Prompted by a tweet yesterday from Ella Wind, an editor at the great Arab commentary site Jadaliyya, I undertook the task of writing a very quick and dirty converter that takes Arabic or Persian text and converts it to the International Journal of Middle East Studies (IJMES) transliteration system (details here [PDF]). I’ve posted the actual converter here. It’s in very initial stages and I will discuss some of the difficulties of making it more robust below.
It’s nice that the IJMES has an agreed upon transliteration system; it makes academic work much more legible and minimizes quarrels about translation (hypothetically). For example, حسني مبارك (Hosni Mubarak) is transliterated as ḥusnī mubārak.
Transliterating, however, is a big pain. The transliterated characters are not in the ASCII character set [A-Za-z0-9] that is mostly used by English and other Western languages, and many of its characters are largely drawn from Unicode (e.g. ḥ). That means a lot of copy-pasta of individual Unicode characters from the character viewers in your OS or some text file that stores them.

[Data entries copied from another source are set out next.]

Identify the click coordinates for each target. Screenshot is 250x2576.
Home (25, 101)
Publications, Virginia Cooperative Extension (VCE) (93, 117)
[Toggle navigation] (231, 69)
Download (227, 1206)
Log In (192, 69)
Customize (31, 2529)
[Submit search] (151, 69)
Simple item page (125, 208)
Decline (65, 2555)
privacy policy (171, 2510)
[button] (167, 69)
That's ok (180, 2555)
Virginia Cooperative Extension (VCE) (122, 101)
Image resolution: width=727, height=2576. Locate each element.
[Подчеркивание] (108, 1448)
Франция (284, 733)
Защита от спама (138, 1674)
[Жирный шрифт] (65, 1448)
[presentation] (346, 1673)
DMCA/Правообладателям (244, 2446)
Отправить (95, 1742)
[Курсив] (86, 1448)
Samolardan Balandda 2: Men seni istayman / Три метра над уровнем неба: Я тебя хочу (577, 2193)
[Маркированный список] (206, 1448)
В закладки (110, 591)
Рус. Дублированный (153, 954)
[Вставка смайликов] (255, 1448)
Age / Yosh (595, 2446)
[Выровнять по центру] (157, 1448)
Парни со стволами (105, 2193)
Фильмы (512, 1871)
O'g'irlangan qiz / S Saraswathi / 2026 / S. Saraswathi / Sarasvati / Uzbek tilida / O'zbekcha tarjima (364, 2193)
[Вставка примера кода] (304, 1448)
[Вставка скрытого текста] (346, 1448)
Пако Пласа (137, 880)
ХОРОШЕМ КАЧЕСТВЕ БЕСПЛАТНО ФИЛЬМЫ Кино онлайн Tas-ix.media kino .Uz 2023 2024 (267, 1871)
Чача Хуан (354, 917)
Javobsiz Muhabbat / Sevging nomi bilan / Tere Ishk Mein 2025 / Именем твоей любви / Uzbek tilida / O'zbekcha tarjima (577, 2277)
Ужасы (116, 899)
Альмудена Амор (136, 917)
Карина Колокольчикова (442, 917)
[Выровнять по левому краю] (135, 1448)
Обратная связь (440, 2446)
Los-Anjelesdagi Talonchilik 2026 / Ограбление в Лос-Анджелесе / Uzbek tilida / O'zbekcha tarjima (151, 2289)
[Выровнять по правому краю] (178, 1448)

When Ella posted the tweet, I thought that programming this would be a piece of cake. How hard would it be to write a character mapping and throw up a PHP interface? Well, it’s not that simple. There are a few problems with this.
1. Most Arabic writing does not include short vowels.
Arabic is a very precise language (I focus the rest of this article on Arabic because I don’t know much about Persian). There are no silent letters and vowels denote verb form and casing. But in most modern Arabic writing, short vowels are not written in because readers are expected to know them. For example, compare the opening of al-Faatiha in the Qu’ran with vowels:
بِسْمِ اللَّهِ الرَّحْمَٰنِ الرَّحِيمِ
to without them:
بسم الله الرحمن الرحيم
In the Qu’ran, all vowels are usually written. But this doesn’t occur in most modern books, signs, and especially newspaper and social media text.
So what does this mean for transliteration? Well, it means that you can’t transliterate words precisely unless the machine knows which word you’re going for. The average Arabic reader will know that بسم should be “bismi” and not “bsm.”
I can suggest two solutions to this problem: either use a robust dictionary that can map words without vowels to their voweled equivalent, or have some kind of rule set that determines which vowels must be inserted into the word. The former seems eminently more plausible than the latter, but even so, given the rules of Arabic grammar, it would be necessary to do some kind of part-of-speech tagging to determine the case endings of words (if you really want to know more about this twisted system, other people have explained this much better than I can). Luckily, most of the time we don’t really care about case endings.
In any case, short vowels are probably the biggest impediment to a fully automated system. The good news is that short vowels are ASCII characters (a, i, u) and can be inserted by the reader.
2. It is not simple to determine whether certain letters (و and ي) should be long vowels or consonants.
The letters و (wāw) and ي (yā’) play double duty in Arabic. Sometimes they are long vowels and sometimes they are consonants. For instance, in حسني (ḥusnī), yā’ is a long vowel. But in سوريا (Syria, or Sūriyā), it is a consonant. There is probably some logic behind when one of these letters is a long vowel and when it is a consonant. But the point is that the logic isn’t immediately obvious.
3. Handling dipthongs, doubled letters, and reoccurring constructions.
Here, I am thinking of the definite article ال (al-), dipthongs like وَ (au), and the shaddah ّ which doubles letters. This means there probably has to be a look-ahead function to make sure that these are accounted for. Not the hardest thing to code in, but something to look out for nonetheless.
Those are the only things I can think of right now, although I imagine there are more lurking in the shadows that may jump out once one starts working on this. I may continue development on this, at least in an attempt to solve issues 2 and 3. Solving issue 1 is a task that will probably take some more thoughtful consideration.